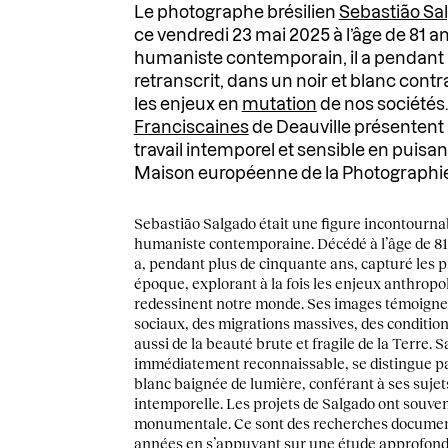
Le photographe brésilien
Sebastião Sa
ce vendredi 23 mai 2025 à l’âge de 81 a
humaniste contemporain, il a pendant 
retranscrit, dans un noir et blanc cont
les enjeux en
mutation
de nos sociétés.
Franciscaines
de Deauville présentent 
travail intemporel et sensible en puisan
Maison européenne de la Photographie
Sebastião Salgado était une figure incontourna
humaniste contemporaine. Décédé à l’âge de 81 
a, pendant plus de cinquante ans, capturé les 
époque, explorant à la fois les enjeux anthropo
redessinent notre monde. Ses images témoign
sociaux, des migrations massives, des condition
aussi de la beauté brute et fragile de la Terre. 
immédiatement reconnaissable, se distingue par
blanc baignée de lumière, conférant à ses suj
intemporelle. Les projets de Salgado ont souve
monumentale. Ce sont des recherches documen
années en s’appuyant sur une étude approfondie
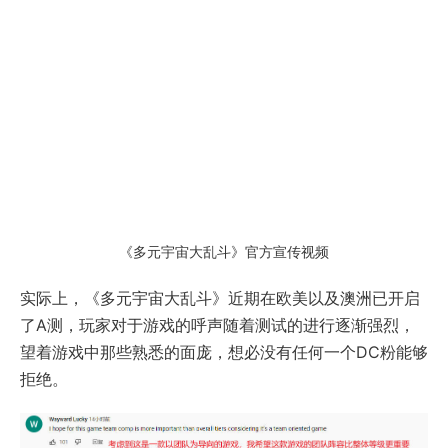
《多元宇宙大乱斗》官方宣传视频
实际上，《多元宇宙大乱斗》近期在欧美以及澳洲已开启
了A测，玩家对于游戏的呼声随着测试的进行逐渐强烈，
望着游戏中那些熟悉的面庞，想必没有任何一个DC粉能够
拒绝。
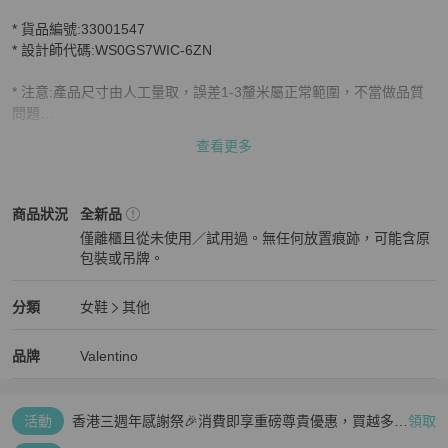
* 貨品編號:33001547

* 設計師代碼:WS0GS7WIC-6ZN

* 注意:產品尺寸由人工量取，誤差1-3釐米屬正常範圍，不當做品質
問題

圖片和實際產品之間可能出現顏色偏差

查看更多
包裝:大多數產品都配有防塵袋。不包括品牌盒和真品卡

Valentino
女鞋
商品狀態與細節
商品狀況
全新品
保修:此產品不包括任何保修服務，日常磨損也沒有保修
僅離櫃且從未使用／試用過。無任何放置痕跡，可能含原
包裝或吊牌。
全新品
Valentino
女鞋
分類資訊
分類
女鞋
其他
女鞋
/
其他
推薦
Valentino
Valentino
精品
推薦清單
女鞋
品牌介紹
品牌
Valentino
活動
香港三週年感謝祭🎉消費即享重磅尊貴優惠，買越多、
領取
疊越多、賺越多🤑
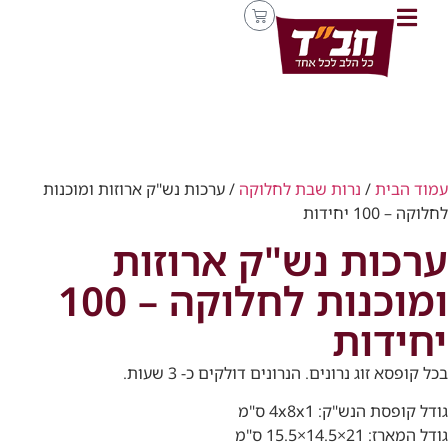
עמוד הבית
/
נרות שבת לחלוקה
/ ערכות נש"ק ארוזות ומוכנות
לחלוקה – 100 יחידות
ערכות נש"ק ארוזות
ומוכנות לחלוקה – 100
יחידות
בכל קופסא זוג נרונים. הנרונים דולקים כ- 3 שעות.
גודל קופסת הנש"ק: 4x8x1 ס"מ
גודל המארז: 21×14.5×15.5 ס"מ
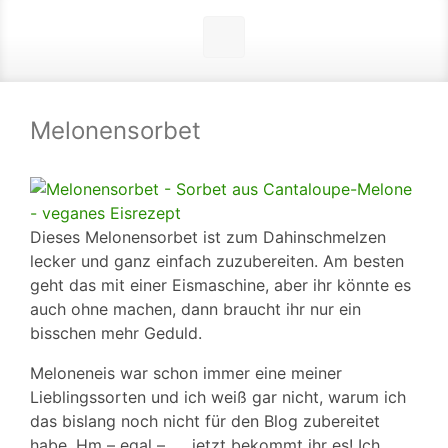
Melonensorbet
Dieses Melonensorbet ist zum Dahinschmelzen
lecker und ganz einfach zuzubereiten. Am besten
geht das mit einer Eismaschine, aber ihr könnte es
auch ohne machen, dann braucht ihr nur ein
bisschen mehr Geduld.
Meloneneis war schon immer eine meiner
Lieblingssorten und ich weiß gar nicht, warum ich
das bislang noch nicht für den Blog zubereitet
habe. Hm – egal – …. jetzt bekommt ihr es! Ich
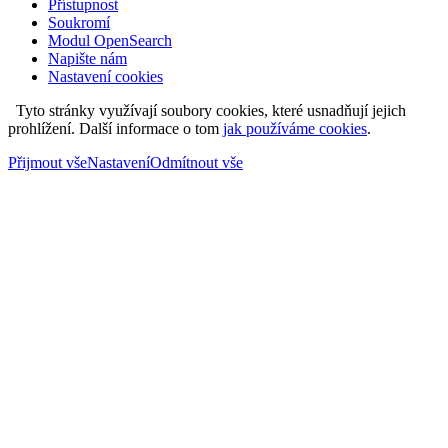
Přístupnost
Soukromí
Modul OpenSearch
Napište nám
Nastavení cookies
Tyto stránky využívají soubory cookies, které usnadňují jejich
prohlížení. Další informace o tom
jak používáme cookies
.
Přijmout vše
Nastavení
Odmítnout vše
──────────
[What is expected]:
Look through the entries above. Copy out every line holding the word "Melonensorbet".

[Response area]:
Melonensorbet
Dieses Melonensorbet ist zum Dahinschmelzen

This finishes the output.